I don't switch my chickens to pellets until after they lay their first egg. Once they lay the first egg, they get one bag of layer crumbles and after that they get pellets.
 
I was wondering about that, because on the bag of crumbles it says transition at 18 weeks, which will be around the middle of august. Not even sure if they will lay eggs this year. I have read that most chickens wont lay in the winter months. Being from Wyoming, cold weather can start as early as September.
 
I was wondering about that, because on the bag of crumbles it says transition at 18 weeks, which will be around the middle of august. Not even sure if they will lay eggs this year. I have read that most chickens wont lay in the winter months. Being from Wyoming, cold weather can start as early as September.
My chickens started laying at four months, in the middle of January.
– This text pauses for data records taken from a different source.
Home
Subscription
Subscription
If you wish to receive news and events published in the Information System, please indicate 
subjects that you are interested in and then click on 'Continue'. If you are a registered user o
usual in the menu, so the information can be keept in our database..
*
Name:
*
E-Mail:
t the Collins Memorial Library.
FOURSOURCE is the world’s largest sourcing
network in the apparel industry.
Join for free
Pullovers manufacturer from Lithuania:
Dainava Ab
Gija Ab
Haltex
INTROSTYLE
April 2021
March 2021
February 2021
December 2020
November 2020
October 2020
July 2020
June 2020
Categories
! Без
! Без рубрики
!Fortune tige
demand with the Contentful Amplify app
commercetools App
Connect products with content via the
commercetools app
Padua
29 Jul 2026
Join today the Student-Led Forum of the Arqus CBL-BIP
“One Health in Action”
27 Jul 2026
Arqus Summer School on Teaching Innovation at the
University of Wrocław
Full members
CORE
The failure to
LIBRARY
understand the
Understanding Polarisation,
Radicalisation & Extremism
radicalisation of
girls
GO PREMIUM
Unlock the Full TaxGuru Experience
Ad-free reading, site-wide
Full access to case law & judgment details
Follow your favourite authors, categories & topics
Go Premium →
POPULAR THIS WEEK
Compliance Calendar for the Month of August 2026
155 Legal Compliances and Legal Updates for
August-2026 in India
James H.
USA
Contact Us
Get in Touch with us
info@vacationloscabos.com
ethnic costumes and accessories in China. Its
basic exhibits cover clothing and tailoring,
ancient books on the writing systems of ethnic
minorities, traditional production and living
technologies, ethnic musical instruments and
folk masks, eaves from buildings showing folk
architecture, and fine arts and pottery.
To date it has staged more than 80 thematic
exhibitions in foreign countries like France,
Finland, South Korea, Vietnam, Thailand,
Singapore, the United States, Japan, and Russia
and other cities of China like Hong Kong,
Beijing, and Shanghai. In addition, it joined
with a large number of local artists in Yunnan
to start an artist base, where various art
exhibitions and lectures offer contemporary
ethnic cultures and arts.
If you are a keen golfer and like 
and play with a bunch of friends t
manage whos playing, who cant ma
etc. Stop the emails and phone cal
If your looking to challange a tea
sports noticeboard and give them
It was probably 30-50º on average. They still had their heat lamp, though.
 
on the bag of crumbles it says transition at 18 weeks,

That instruction is probably for feeding Layer pellets, not the All Flock pellets you have.
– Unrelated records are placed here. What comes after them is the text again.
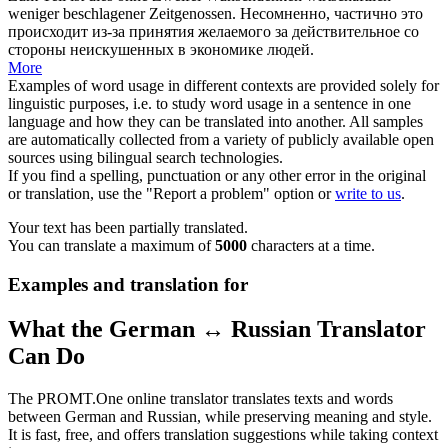
weniger beschlagener Zeitgenossen.
Несомненно,
частично
это
происходит из-за принятия желаемого за действительное со
стороны неискушенных в экономике людей.
More
Examples of word usage in different contexts are provided solely for
linguistic purposes, i.e. to study word usage in a sentence in one
language and how they can be translated into another. All samples
are automatically collected from a variety of publicly available open
sources using bilingual search technologies.
If you find a spelling, punctuation or any other error in the original
or translation, use the "Report a problem" option or
write to us
.
Your text has been partially translated.
You can translate a maximum of
5000
characters at a time.
Examples and translation for
What the German ↔ Russian Translator
Can Do
The PROMT.One online translator translates texts and words
between German and Russian, while preserving meaning and style.
It is fast, free, and offers translation suggestions while taking context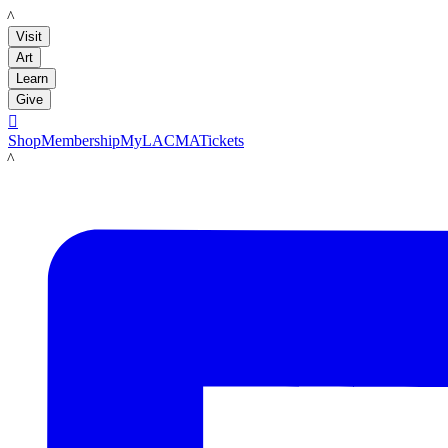
LACMA
Visit
Art
Learn
Give

Shop
Membership
MyLACMA
Tickets
LACMA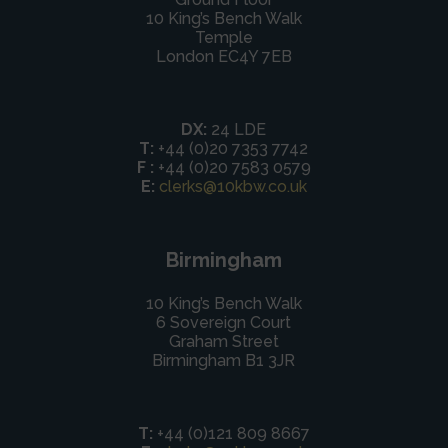
10 King’s Bench Walk
Temple
London EC4Y 7EB
DX:
24 LDE
T:
+44 (0)20 7353 7742
F :
+44 (0)20 7583 0579
E:
clerks@10kbw.co.uk
Birmingham
10 King’s Bench Walk
6 Sovereign Court
Graham Street
Birmingham B1 3JR
T:
+44 (0)121 809 8667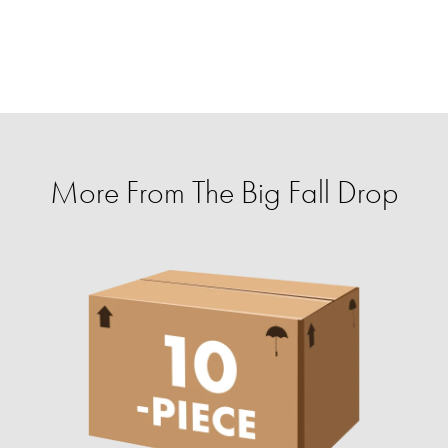
More From The Big Fall Drop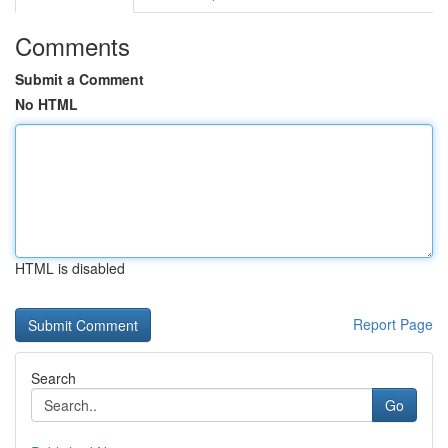
Comments
Submit a Comment
No HTML
HTML is disabled
Report Page
Search
Go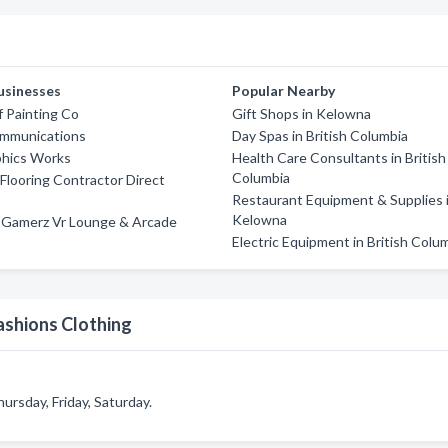
usinesses
Popular Nearby
f Painting Co
Gift Shops in Kelowna
mmunications
Day Spas in British Columbia
phics Works
Health Care Consultants in British
Columbia
looring Contractor Direct
Restaurant Equipment & Supplies 
Kelowna
d Gamerz Vr Lounge & Arcade
Electric Equipment in British Colu
ashions Clothing
ursday, Friday, Saturday.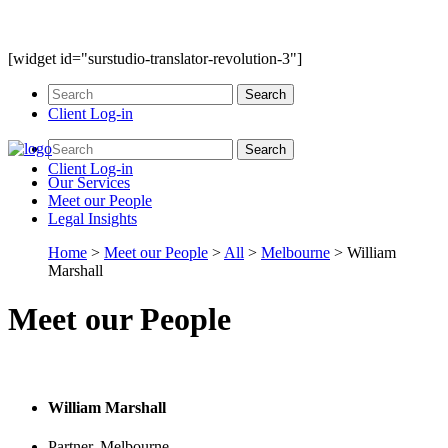
[widget id="surstudio-translator-revolution-3"]
Client Log-in
Client Log-in
Our
Services
Meet our
People
Legal
Insights
Home
>
Meet our People
>
All
>
Melbourne
>
William
Marshall
Meet our People
William Marshall
Partner, Melbourne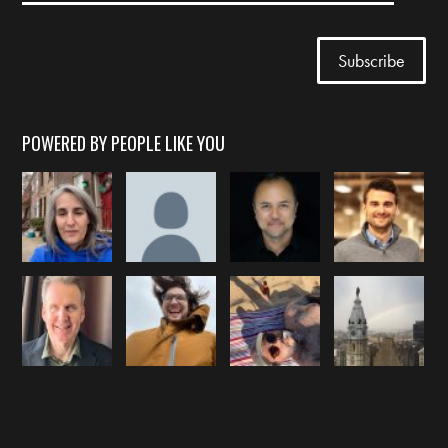
POWERED BY PEOPLE LIKE YOU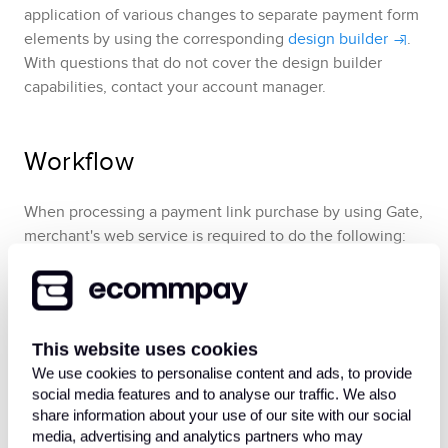
application of various changes to separate payment form
elements by using the corresponding
design builder
.
With questions that do not cover the design builder
capabilities, contact your account manager.
Workflow
When processing a payment link purchase by using
Gate
,
merchant's web service is required to do the following:
Send a
payment link purchase request
to the
following endpoint
/v2/payment/invoice[/card/token]/crea
This website uses cookies
.
te
We use cookies to personalise content and ads, to provide
Receive
the callback with the payment link
.
social media features and to analyse our traffic. We also
share information about your use of our site with our social
If the payment link was not requested to be sent via
media, advertising and analytics partners who may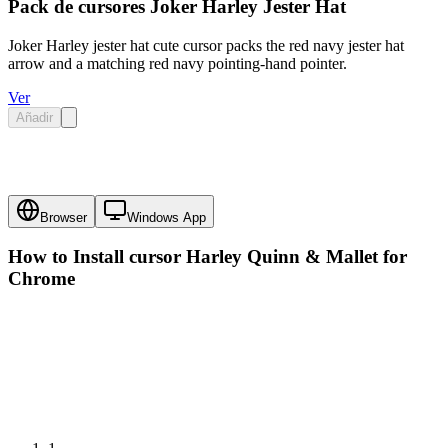
Pack de cursores Joker Harley Jester Hat
Joker Harley jester hat cute cursor packs the red navy jester hat
arrow and a matching red navy pointing-hand pointer.
Ver
Añadir
Browser
Windows App
How to Install cursor
Harley Quinn & Mallet
for
Chrome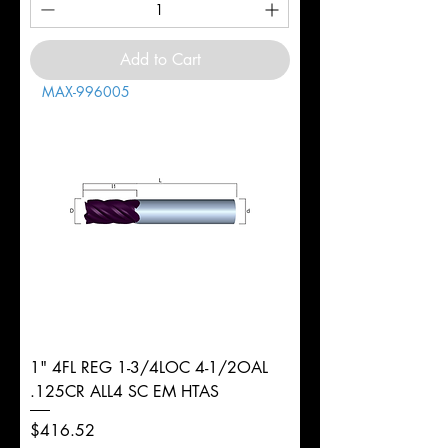
Add to Cart
MAX-996005
1" 4FL REG 1-3/4LOC 4-1/2OAL
.125CR ALL4 SC EM HTAS
Price
$416.52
You can safely transition them to the All Flock pellets at any age, as long as they can eat the pellets.

When they start laying (perhaps around 18 weeks), they need more calcium: either a dish of oyster shell, or layer pellets.

Layer pellets have more calcium than All Flock pellets, so layer pellets should NOT be fed to chicks, but All Flock Pellets are fine.

If you want to know whether they can eat the pellets you have: maybe put some out in a separate dish or feeder, and watch what happens.
 
I'd say it depends on how big the pellets are. If they're large, I'd wait a little longer. If they're mini pellets or smaller pellets, they can probably try them out now.
 
I'd say it depends on how big the pellets are. If they're large, I'd wait a little longer. If they're mini pellets or smaller pellets, they can probably try them out now.

Just put out a few pellets and see--either they can eat them or they cannot, but they're not likely to choke on them. More likely to ignore them, if the pellets are too big.